Development planners do better than the Almighty?
The Congo experience has left me an aid-sceptic. Too much harm and not enough good has come out of the outside 'well-meaning' involvement into affairs they do not take the time to understand. Furthermore, accountability of most NGO rests with donors far way from the place of action... and comprehension. Last but not least, Schumacher's argument on the general philosophy on aid should lead us to think in other ways about what we go out to work on as development practitioners. He writes (in Small is beautiful):
"Could it be
that the relative failure of aid, or at least our disappointment with the
effectiveness of aid, has something to do with our materialist philosophy which
makes us liable to overlook the most important preconditions of success, which
are generally invisible? Or if we do not entirely overlook them, we tend to
treat them just as we treat material things – things that can be planned and
scheduled and purchased with money according to some all-comprehensive
development plan.

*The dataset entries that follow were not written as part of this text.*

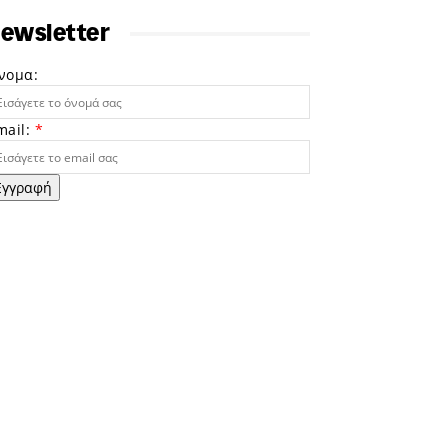
ewsletter
νομα:
mail:
*
Εγγραφή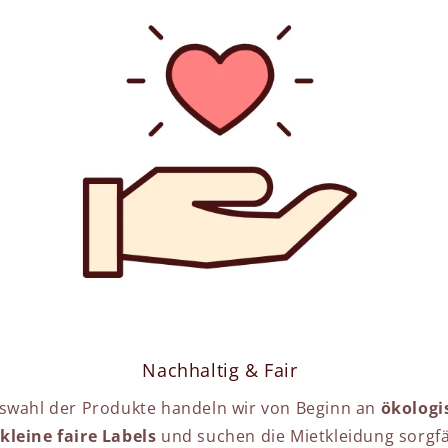
Nachhaltig & Fair
swahl der Produkte handeln wir von Beginn an
ökologi
kleine faire Labels
und suchen die Mietkleidung sorgfäl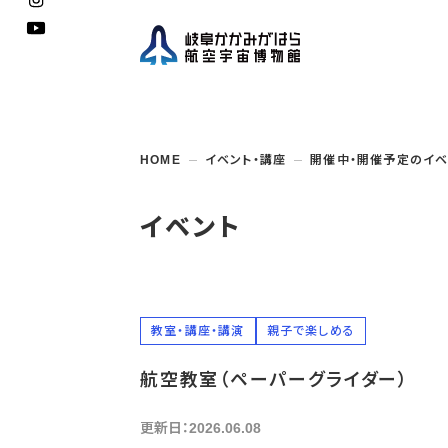
企画展
開館
開催
資料
一般
学校
HOME
イベント・講座
開催中・開催予定のイベ
博物館としての
イベント・
ご利用
案内
講座
取組み
入館
開催
教室・
収蔵
福祉
遠足
団体利用
学校・
教育関係
年間
これ
搭乗
資料
子ど
教育
イベント
企画展・
常設展示
学校
オン
アウト
教室・講座・講演
親子で楽しめる
航空教室（ペーパーグライダー）
更新日：2026.06.08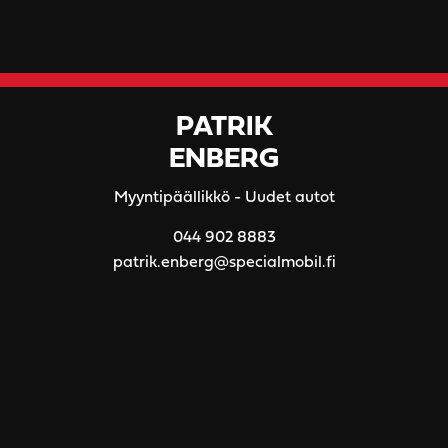
PATRIK
ENBERG
Myyntipäällikkö - Uudet autot
044 902 8883
patrik.enberg@specialmobil.fi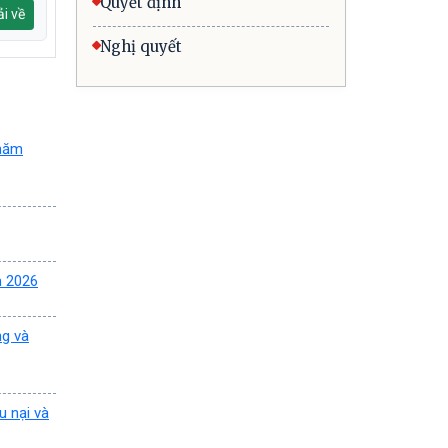
Quyết định
i về
Nghị quyết
 năm
m 2026
ng và
u nại và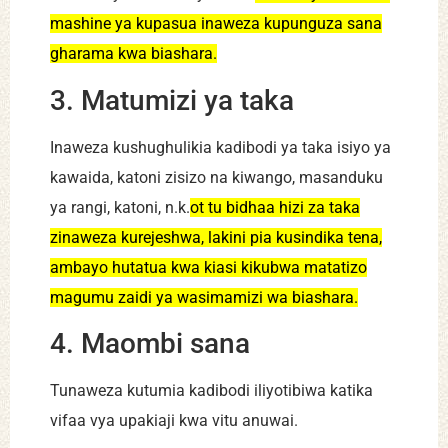
mashine ya kupasua inaweza kupunguza sana
gharama kwa biashara.
3. Matumizi ya taka
Inaweza kushughulikia kadibodi ya taka isiyo ya
kawaida, katoni zisizo na kiwango, masanduku
ya rangi, katoni, n.k.
ot tu bidhaa hizi za taka
zinaweza kurejeshwa, lakini pia kusindika tena,
ambayo hutatua kwa kiasi kikubwa matatizo
magumu zaidi ya wasimamizi wa biashara.
4. Maombi sana
Tunaweza kutumia kadibodi iliyotibiwa katika
vifaa vya upakiaji kwa vitu anuwai.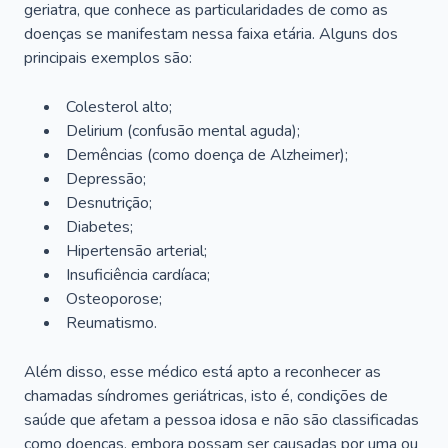
geriatra, que conhece as particularidades de como as
doenças se manifestam nessa faixa etária. Alguns dos
principais exemplos são:
Colesterol alto;
Delirium
(confusão mental aguda);
Demências (como doença de Alzheimer);
Depressão;
Desnutrição;
Diabetes;
Hipertensão arterial;
Insuficiência cardíaca;
Osteoporose;
Reumatismo.
Além disso, esse médico está apto a reconhecer as
chamadas síndromes geriátricas, isto é, condições de
saúde que afetam a pessoa idosa e não são classificadas
como doenças, embora possam ser causadas por uma ou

In other words, we tend to think of development, not in terms
of evolution, but in terms of creation.
Our scientists incessantly tell
us with the utmost assurance that everything around us has evolved by small
mutations sieved out through natural selection. Even the Almighty is not
credited with having been able to create anything complex.
Every
complexity, we are told, is the result of evolution. Our development planners
seem to think that they can do better than the Almighty, that they can create
the most complex things at one throw by a process called planning, letting Athene spring, not out of the head of
Zeus, but out of nothingness, fully armed, resplendent, and viable."
Lesson #1 - Development takes time .... and more than a log-frame.
Lesson #1 - Development takes time .... and more than a log-frame.